→ **PROMPT**: When you reach the line in the data below that contains "ECONOMIA E MERCATI", please start repeating lines exactly, and stop after the line that contains "16 Maggio 2017", repeating nothing else.

→ **RECORDS SUPPLIED**:

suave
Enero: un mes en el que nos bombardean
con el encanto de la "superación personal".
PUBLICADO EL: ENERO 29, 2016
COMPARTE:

--

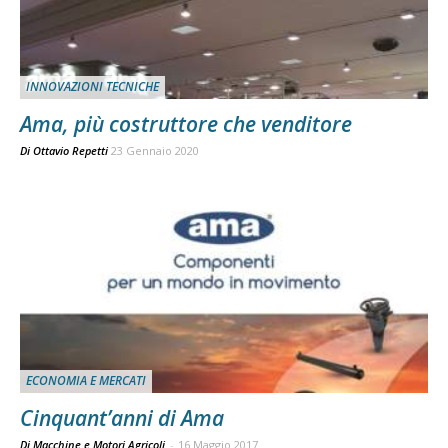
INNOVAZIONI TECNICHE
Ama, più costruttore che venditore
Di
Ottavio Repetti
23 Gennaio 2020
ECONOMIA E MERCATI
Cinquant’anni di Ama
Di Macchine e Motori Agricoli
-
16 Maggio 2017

--

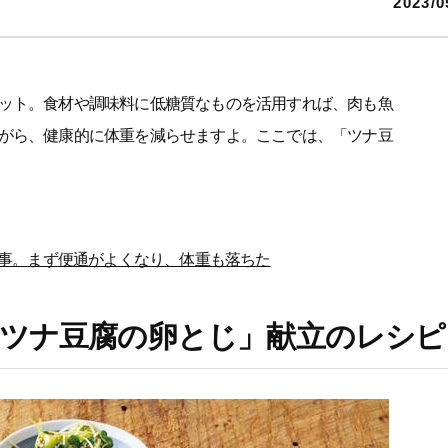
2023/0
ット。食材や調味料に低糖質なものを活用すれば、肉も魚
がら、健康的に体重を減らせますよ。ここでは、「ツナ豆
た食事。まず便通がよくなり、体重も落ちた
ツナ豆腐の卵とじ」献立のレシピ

→ **YOUR SOLUTION**:
ECONOMIA E MERCATI
Cinquant’anni di Ama
Di Macchine e Motori Agricoli
-
16 Maggio 2017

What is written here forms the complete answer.